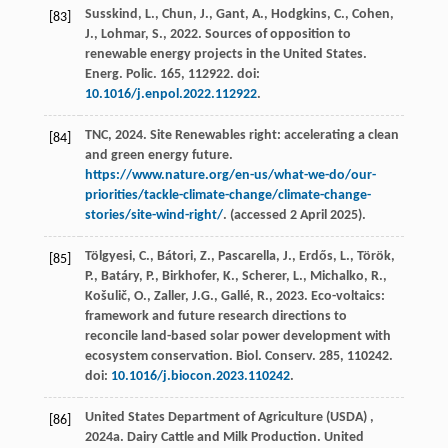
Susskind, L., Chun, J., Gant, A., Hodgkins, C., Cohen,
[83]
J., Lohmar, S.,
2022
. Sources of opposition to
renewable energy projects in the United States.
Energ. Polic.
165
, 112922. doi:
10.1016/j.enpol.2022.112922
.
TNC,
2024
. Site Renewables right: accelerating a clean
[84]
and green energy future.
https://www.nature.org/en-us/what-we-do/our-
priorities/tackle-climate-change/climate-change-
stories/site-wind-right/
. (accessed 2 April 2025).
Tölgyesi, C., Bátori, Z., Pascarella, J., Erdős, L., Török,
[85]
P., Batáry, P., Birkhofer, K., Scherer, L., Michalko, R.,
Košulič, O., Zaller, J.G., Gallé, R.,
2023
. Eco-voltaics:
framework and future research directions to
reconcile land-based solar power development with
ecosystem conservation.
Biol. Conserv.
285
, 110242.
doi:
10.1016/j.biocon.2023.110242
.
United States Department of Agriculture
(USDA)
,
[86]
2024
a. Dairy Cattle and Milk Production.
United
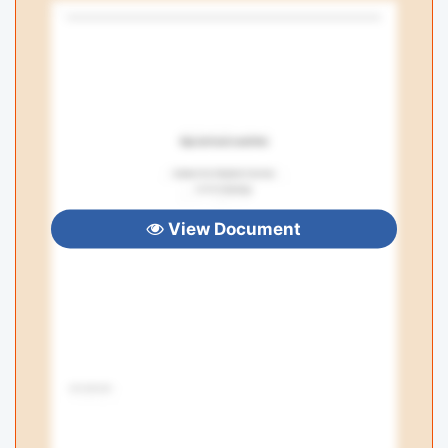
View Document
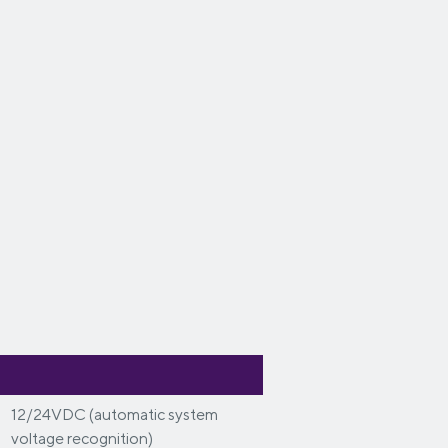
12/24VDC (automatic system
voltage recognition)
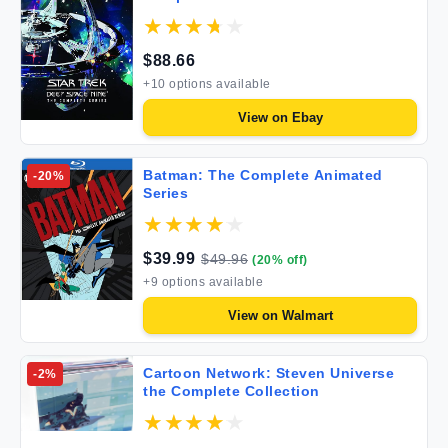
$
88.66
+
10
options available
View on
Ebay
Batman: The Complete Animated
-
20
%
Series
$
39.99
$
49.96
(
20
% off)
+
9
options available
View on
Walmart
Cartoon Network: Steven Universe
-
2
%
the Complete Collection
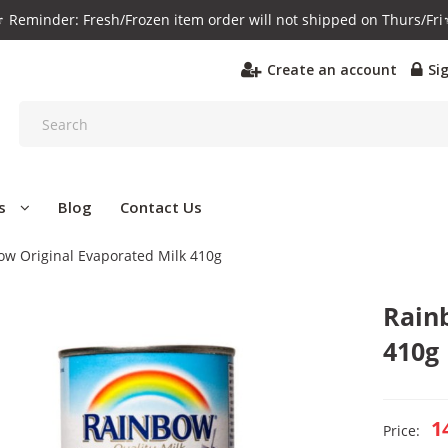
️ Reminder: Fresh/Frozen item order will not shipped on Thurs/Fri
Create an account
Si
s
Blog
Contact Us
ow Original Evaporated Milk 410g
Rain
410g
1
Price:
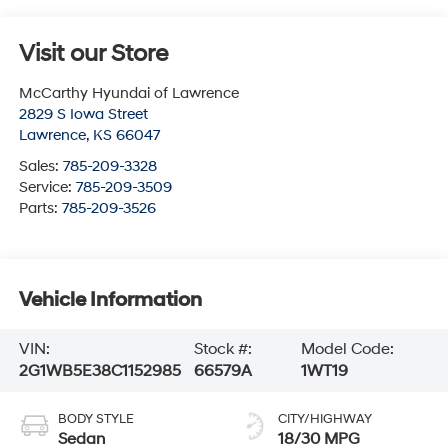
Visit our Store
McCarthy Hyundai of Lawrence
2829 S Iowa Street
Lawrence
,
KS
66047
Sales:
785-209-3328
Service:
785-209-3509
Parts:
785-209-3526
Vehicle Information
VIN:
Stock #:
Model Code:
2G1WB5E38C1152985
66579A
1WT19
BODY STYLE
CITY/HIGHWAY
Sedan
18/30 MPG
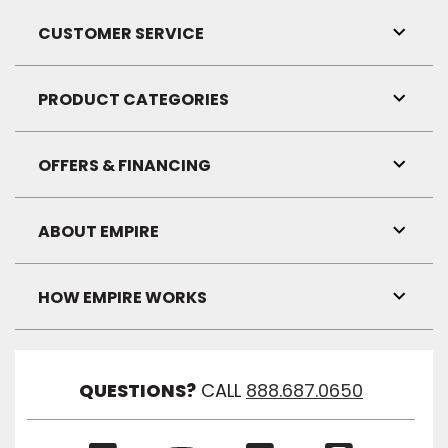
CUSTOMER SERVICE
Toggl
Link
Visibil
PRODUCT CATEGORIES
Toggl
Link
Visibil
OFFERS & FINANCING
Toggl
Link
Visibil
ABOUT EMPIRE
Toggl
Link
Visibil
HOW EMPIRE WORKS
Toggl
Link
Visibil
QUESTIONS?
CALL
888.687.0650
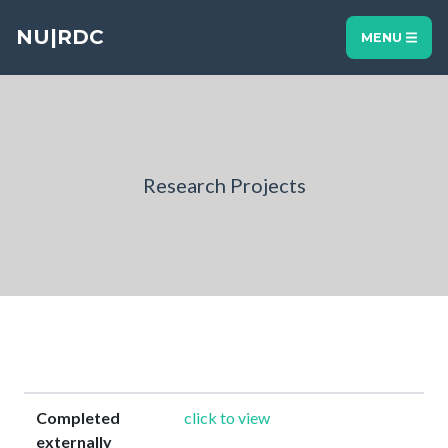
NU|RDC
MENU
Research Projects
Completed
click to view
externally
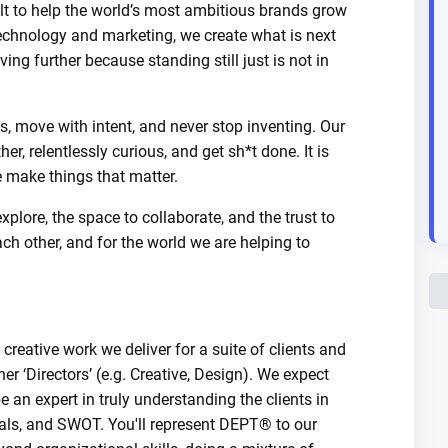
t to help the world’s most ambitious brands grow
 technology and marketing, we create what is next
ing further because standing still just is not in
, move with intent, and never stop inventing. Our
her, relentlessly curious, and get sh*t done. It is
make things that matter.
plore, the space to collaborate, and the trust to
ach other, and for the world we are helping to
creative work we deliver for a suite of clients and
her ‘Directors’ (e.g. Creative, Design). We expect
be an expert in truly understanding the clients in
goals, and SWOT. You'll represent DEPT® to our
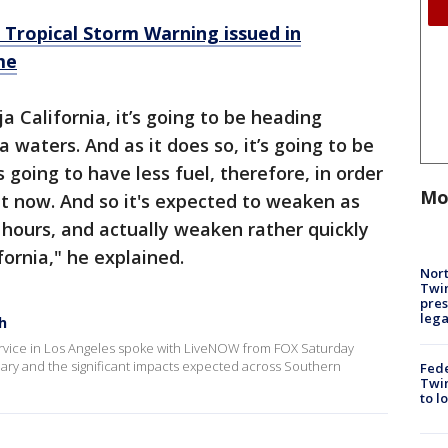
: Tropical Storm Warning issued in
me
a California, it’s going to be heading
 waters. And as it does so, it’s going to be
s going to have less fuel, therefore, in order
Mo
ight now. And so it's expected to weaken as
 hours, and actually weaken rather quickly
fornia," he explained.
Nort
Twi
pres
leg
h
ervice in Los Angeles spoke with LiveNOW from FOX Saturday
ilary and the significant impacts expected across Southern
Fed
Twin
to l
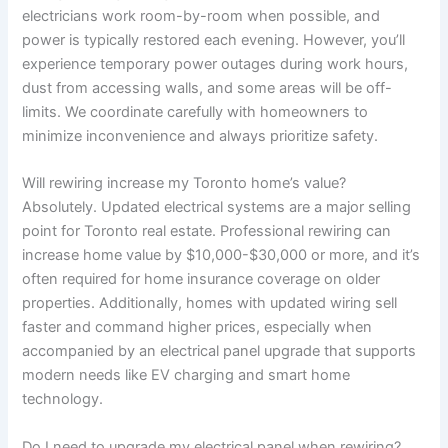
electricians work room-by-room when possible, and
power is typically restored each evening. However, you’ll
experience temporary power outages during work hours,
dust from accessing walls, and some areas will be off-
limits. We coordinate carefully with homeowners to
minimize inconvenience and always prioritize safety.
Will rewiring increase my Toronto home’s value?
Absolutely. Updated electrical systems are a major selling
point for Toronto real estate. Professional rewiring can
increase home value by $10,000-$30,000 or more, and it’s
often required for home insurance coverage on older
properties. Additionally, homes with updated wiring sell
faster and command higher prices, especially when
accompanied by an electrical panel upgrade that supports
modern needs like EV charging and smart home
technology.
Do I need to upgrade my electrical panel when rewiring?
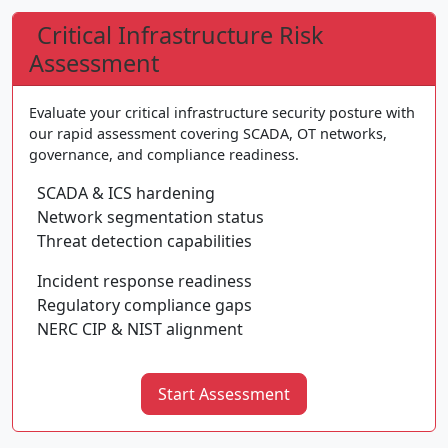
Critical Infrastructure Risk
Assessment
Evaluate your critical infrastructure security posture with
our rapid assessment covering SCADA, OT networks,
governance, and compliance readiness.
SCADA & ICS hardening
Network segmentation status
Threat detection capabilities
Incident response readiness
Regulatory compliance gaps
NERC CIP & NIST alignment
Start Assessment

......

◆ Task details ◆
Whenever a line in the material above holds the string "rewiring", copy that line in full.

◆ Task response ◆
Will rewiring increase my Toronto home’s value?
point for Toronto real estate. Professional rewiring can
Do I need to upgrade my electrical panel when rewiring?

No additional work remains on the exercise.